The Faculty Learning Design Studio is staffed to provide the design and development of online courses, with faculty serving as the subject matter experts. Workshops include “New Faculty Orientation,” “Creating a Quality Online Course,” “Quality Matters: Applying the Quality Matters Rubric,” and other topics including academic leadership, developing rubrics, publishing research and navigating the Human Research Protections Program.
Beth Kiggins, who organizes the studio’s annual “Creating a Quality Online Course” along with colleague Carla Harper, explained that planning, clarity and flow of communication are all key when developing an online course. The workshop introduces participants to best practices, including syllabus design, how to write effective learning objectives and rubrics, test question design and creation of online discussions.
“Online courses should be consistent and cohesive in the way they are structured so students can focus on learning rather than searching for instructional elements of the course. Once faculty are aware of best practices and provided with strategies, it becomes easy to accomplish this across each of their courses,” Kiggins said.
Tamara Wolske, program director & assistant professor in Aging Studies, has participated in several workshops over the years and said she makes it a point to share what she learns with colleagues.
“The workshops on teaching and scholarship have been useful in my overall professional skill development. These topics were directly associated to how I develop and implement online courses for effective teaching and learning, as well as how I work with faculty and adjuncts in matters of curriculum development and online course delivery,” Wolske said.

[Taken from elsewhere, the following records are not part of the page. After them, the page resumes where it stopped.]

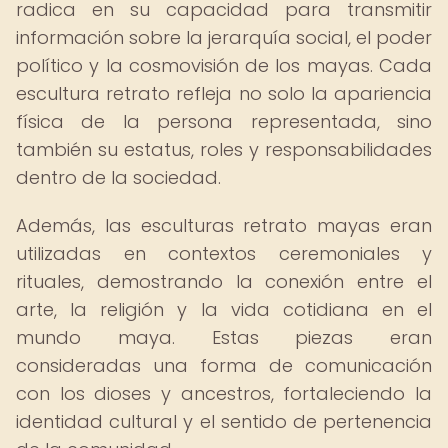
radica en su capacidad para transmitir
información sobre la jerarquía social, el poder
político y la cosmovisión de los mayas. Cada
escultura retrato refleja no solo la apariencia
física de la persona representada, sino
también su estatus, roles y responsabilidades
dentro de la sociedad.
Además, las esculturas retrato mayas eran
utilizadas en contextos ceremoniales y
rituales, demostrando la conexión entre el
arte, la religión y la vida cotidiana en el
mundo maya. Estas piezas eran
consideradas una forma de comunicación
con los dioses y ancestros, fortaleciendo la
identidad cultural y el sentido de pertenencia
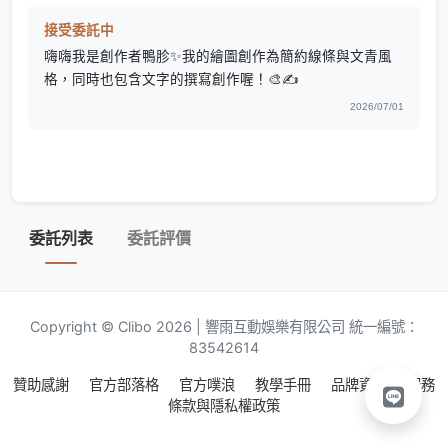
接受委託中
嗨嗨我是創作者鴨胗✨️我的繪圖創作為簡約線條與文青風
格，同時也包含文字的撰寫創作喔！🎨✍️
2026/07/01
委託列表
委託評價
Copyright © Clibo 2026 | 響雨互動娛樂有限公司 統一編號：
83542614
贊助感謝
官方部落格
官方噗浪
教學手冊
品牌資源
服務
條款與隱私權政策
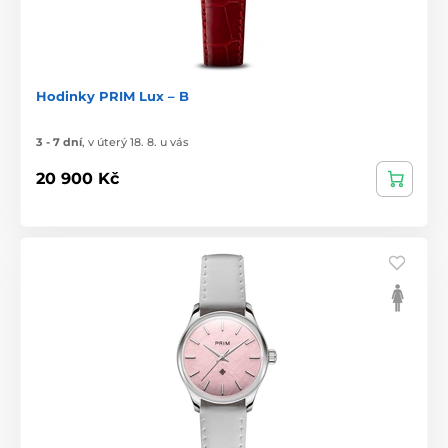
Hodinky PRIM Lux – B
3 - 7 dní
,
v úterý 18. 8. u vás
20 900 Kč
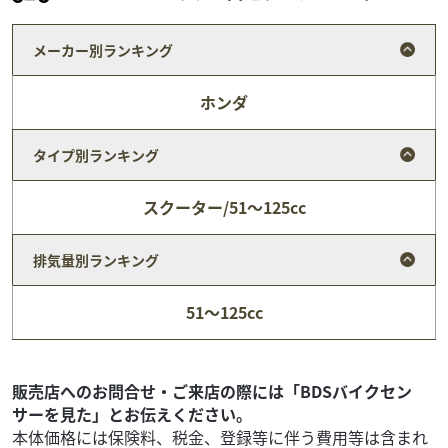
メーカー別ランキング
ホンダ
タイプ別ランキング
スクーター/51～125cc
排気量別ランキング
ホンダ
(株)南急モータース
51～125cc
PCX125 ＪＦ５６ フルノーマル
24
.90
万円
本体価格:
（税込）
フルノーマルでコンデション良好♪軽快な乗り味のＪＦ５
販売店へのお問合せ・ご来店の際には「BDSバイクセン
６。登録代行手数料は、世田谷区・狛江市の料金です。他
サーを見た」とお伝えください。
は金額が異なります。車両諸元全長1930ｍｍ全幅7...
本体価格には保険料、税金、登録等に伴う費用等は含まれ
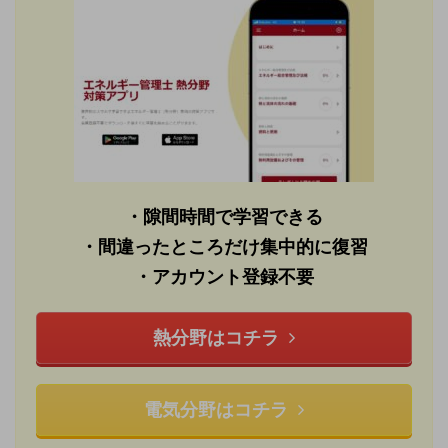
・隙間時間で学習できる
・間違ったところだけ集中的に復習
・アカウント登録不要
熱分野はコチラ
電気分野はコチラ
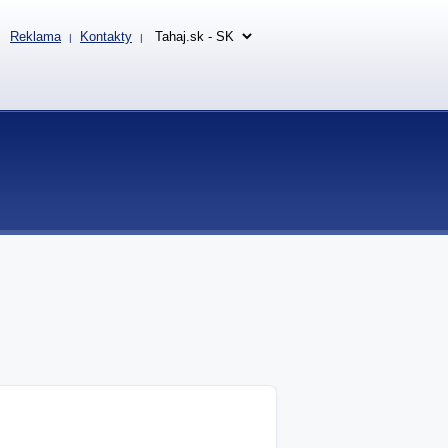
Reklama
Kontakty
|
|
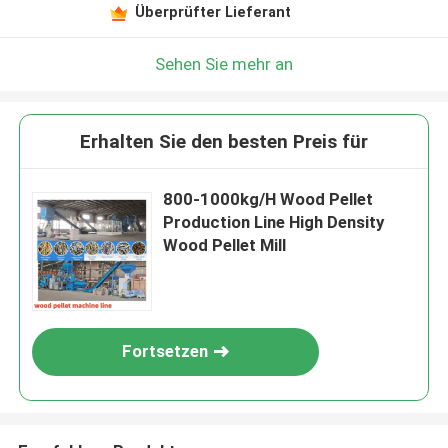
Überprüfter Lieferant
Sehen Sie mehr an
Erhalten Sie den besten Preis für
800-1000kg/H Wood Pellet
Production Line High Density
Wood Pellet Mill
Fortsetzen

Building relationships with students is integral to the success of online courses, just as it is with traditional face-to-face courses. But creating those relationships in an online environment can be challenging.

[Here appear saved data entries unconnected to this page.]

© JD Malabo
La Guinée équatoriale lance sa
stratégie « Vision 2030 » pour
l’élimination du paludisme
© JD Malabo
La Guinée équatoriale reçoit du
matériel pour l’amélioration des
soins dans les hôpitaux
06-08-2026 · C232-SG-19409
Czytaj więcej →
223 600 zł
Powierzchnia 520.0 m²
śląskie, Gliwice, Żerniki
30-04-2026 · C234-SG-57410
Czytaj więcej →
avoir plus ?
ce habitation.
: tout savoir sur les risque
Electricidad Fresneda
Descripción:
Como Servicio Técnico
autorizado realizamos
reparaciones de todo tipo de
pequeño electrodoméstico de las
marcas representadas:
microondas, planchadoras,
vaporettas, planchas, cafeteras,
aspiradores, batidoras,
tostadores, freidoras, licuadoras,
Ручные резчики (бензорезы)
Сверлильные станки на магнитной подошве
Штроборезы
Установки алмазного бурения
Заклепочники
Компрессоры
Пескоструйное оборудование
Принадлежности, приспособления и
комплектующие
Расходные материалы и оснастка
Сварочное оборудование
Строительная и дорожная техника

“One of the biggest misconceptions is that teaching online or taking an online course is ‘easy.’ It requires a lot of work. While most of the work is in the course development and design, it gets easier (and less time-consuming) each time it is offered,” Kiggins said.
Krista Kinslow ’11 (history), who is currently working on her doctorate at Boston University and teaching at UIndy, attended the workshop with the goal of expanding her teaching skill set.

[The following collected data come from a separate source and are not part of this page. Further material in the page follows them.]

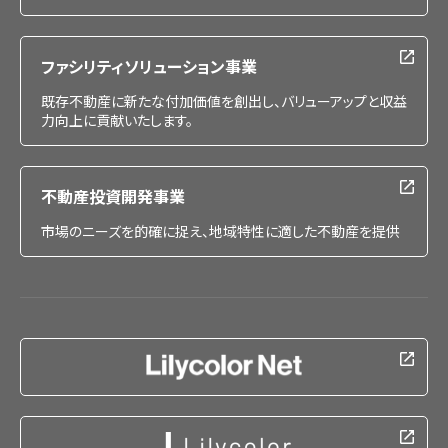
ファシリティソリューション事業
既存不動産に新たな付加価値を創出し、バリューアップと収益
力向上に貢献いたします。
不動産投資開発事業
市場のニーズを的確に捉え、地域特性に適した不動産を提供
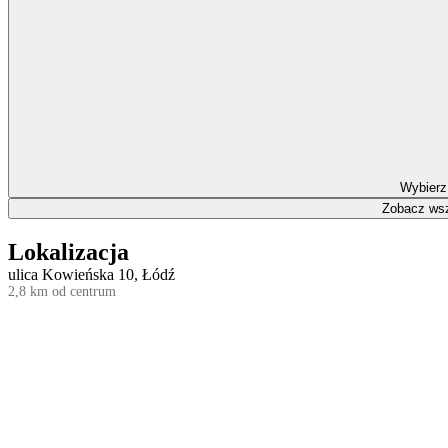
Wybierz
Zobacz wsz
Lokalizacja
ulica Kowieńska 10, Łódź
2,8 km od centrum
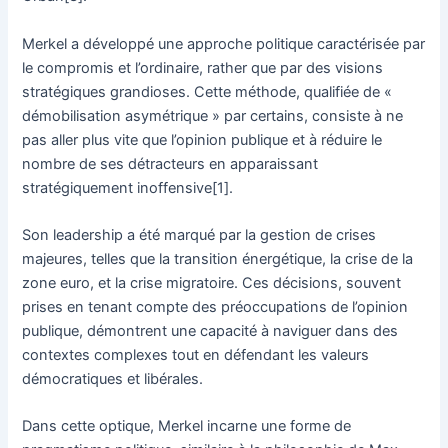
Merkel a développé une approche politique caractérisée par
le compromis et l’ordinaire, rather que par des visions
stratégiques grandioses. Cette méthode, qualifiée de «
démobilisation asymétrique » par certains, consiste à ne
pas aller plus vite que l’opinion publique et à réduire le
nombre de ses détracteurs en apparaissant
stratégiquement inoffensive[1].
Son leadership a été marqué par la gestion de crises
majeures, telles que la transition énergétique, la crise de la
zone euro, et la crise migratoire. Ces décisions, souvent
prises en tenant compte des préoccupations de l’opinion
publique, démontrent une capacité à naviguer dans des
contextes complexes tout en défendant les valeurs
démocratiques et libérales.
Dans cette optique, Merkel incarne une forme de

“I wanted to learn different kinds of tools and how to take a history course and put it in an online format. I’ve learned that it requires different kinds of assignments, and it’s more student-driven than a traditional course,” she said.
The studio’s next offering is the “Quality Matters: Applying the Quality Matters Rubric” (APPQMR) workshop on Aug. 9, 2018 from 9 to 4 p.m. Faculty can register here. (Date may be subject to change.)“New Faculty Orientation,” organized by Amanda Miller, Director of Faculty Development and chair of sociology, will be held Aug. 20 and 22.
“New Faculty Orientation is crucial not only because faculty are able to learn how to better craft student learning objectives and access ancillary services, but also because it is an opportunity to meet the cohort of people with whom you will work alongside with throughout your career,” Miller said.